Downtown: roof tops in downtown Addis Ababa, Ethiopia, 2001

Auschwitz, 2005

Seal Caye, Gulf of Honduras, 2005

Inner channel, Barrier Reef, Central Belize, 2005

The remains of a corrie glacier, Tatra National Park 2005

Glacial lake, Valley of the five Kings, Tatra National Park, 2005

Sunset through sea fog, Cape Point, South Africa, 2004
Travels on a tripod
Travel photography has been a passion since those early teenage days
backpacking around Europe and trekking through grim weather around Cumbria’s
Lake District. From icy passes into Nepal to the blistering heat of the
Pakistan’s Thar desert, underwater Down Under to downright lost in Hong
Kong; six cameras, 100,000 airmiles and more third world bus journeys
than I want to think about. There’s an online photo gallery (with a bit
copyright protection than these pages). Drop me a mail and take a look.
Travel commissions undertaken.
Seal Caye, Gulf of Honduras, 2005
Seal Caye is an island you'd never go to, because you'd never know they
were there. There's no route signs or glossy ads, no airport, no timeshare,
just shadowy dots on the horizon that gradually get larger; though never
that much larger to be frank.
And that's the beauty of it. When you take away the bars and beaches,
the clubs and casinos, the TV and the net you're left with something so
fresh, so rich and yet so sparse, all you can do is fall in love.
We never ‘get a way from it all' any more do we?

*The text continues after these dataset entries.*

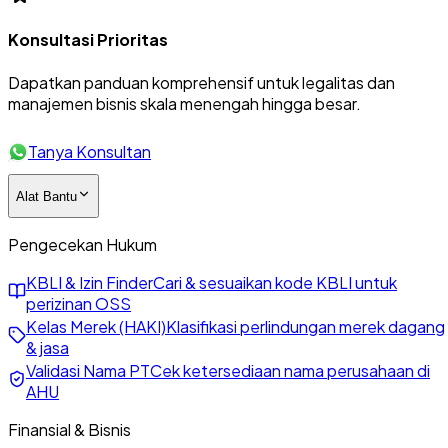
Konsultasi Prioritas
Dapatkan panduan komprehensif untuk legalitas dan
manajemen bisnis skala menengah hingga besar.
Tanya Konsultan
Alat Bantu
Pengecekan Hukum
KBLI & Izin Finder
Cari & sesuaikan kode KBLI untuk
perizinan OSS
Kelas Merek (HAKI)
Klasifikasi perlindungan merek dagang
& jasa
Validasi Nama PT
Cek ketersediaan nama perusahaan di
AHU
Finansial & Bisnis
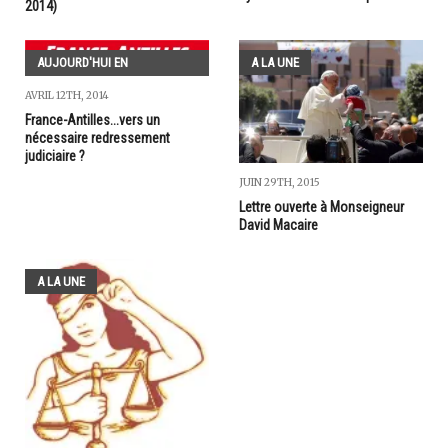
2014)
AUJOURD'HUI EN
A LA UNE
GUADELOUPE
AVRIL 12TH, 2014
France-Antilles...vers un
nécessaire redressement
judiciaire ?
JUIN 29TH, 2015
Lettre ouverte à Monseigneur
David Macaire
A LA UNE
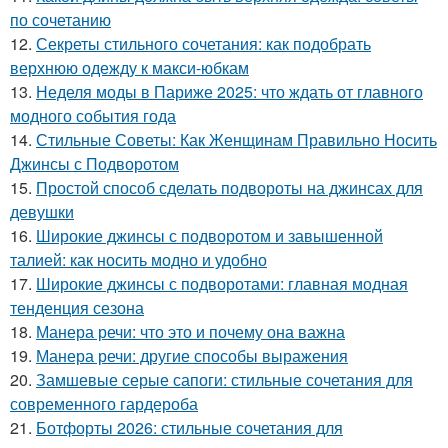
по сочетанию
12.
Секреты стильного сочетания: как подобрать
верхнюю одежду к макси-юбкам
13.
Неделя моды в Париже 2025: что ждать от главного
модного события года
14.
Стильные Советы: Как Женщинам Правильно Носить
Джинсы с Подворотом
15.
Простой способ сделать подвороты на джинсах для
девушки
16.
Широкие джинсы с подворотом и завышенной
талией: как носить модно и удобно
17.
Широкие джинсы с подворотами: главная модная
тенденция сезона
18.
Манера речи: что это и почему она важна
19.
Манера речи: другие способы выражения
20.
Замшевые серые сапоги: стильные сочетания для
современного гардероба
21.
Ботфорты 2026: стильные сочетания для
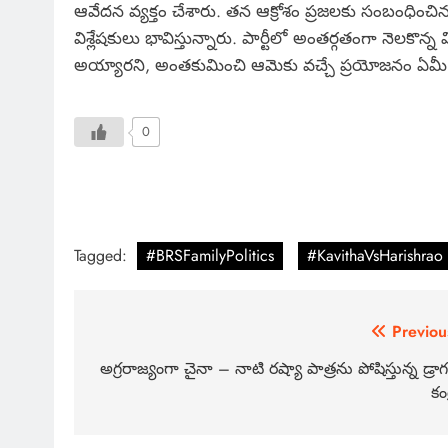
ఆవేదన వ్యక్తం చేశారు. తన ఆక్రోశం ప్రజలకు సంబంధిం
విశ్లేషకులు భావిస్తున్నారు. పార్టీలో అంతర్గతంగా నెలకొన
అయ్యారని, అంతకుమించి ఆమెకు వచ్చే ప్రయోజనం ఏమీ లేద
0
Tagged:
#BRSFamilyPolitics
#KavithaVsHarishrao
Previou
అగ్రరాజ్యంగా చైనా – నాటి రష్యా పాత్రను పోషిస్తున్న డ్రాగ
కంట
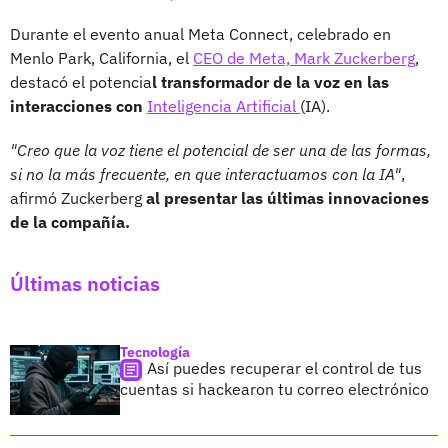
Durante el evento anual Meta Connect, celebrado en
Menlo Park, California, el
CEO de Meta, Mark Zuckerberg
,
destacó el potencia
l transformador de la voz en las
interacciones con
Inteligencia Artificial
(IA).
"Creo que la voz tiene el potencial de ser una de las formas,
si no la más frecuente, en que interactuamos con la IA"
,
afirmó Zuckerberg
al presentar las últimas innovaciones
de la compañía.
Últimas noticias
Tecnología
Así puedes recuperar el control de tus
cuentas si hackearon tu correo electrónico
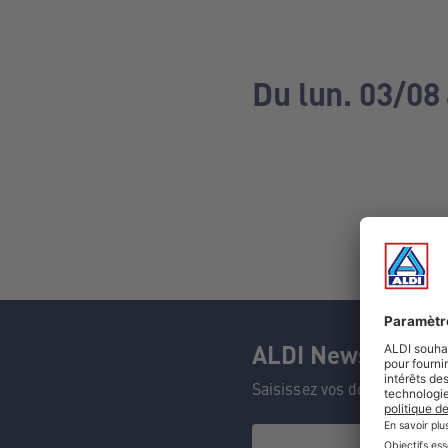
Du lun. 03/08
ALDI Newsletter
Saisissez vos données et n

Even when we say we're
going to there's CNN streamed into the hotel room, MTV in the bar and
a cell-phone rattling with the latest texts. Most of the time we're not
brave enough to even try. In our techno-enabled world, where possessions
become a blanket we bury ourselves in, editing your life down to a day-sack
can seem unthinkable. Yes, stripping back to the basics can be unnerving;
but when you get there it delivers something so wildly different from
anything that fortnight in Greece ever could. It's as fresh as a dive
off Seal Caye's little dock at sunrise, as vast as the horizon and as
ceaseless as the waves that stream onto the shore from the North. Yeah,
no wonder I jumped ship that weekend to take my chances on the island
with the two dogs that seem to have adopted the place as their own.
Looking back I'm still not quite sure how I ended up stepping onto that
dock in December. But some friends-of-friends, the ceaselessly enthusiastic
Angie, and a tail-wind of luck all went a long way to helping me find
the right direction. And now, sitting here, at this laptop, back in a
rather cold and grey other-side-of-the-world place, there's little I can
do but plan the next trip back….
To read a few of the public travel blogs, and maybe get some ideas for
where you might head off to next time, check out the 'Travel'
section and for more, email through 'Get
in touch'.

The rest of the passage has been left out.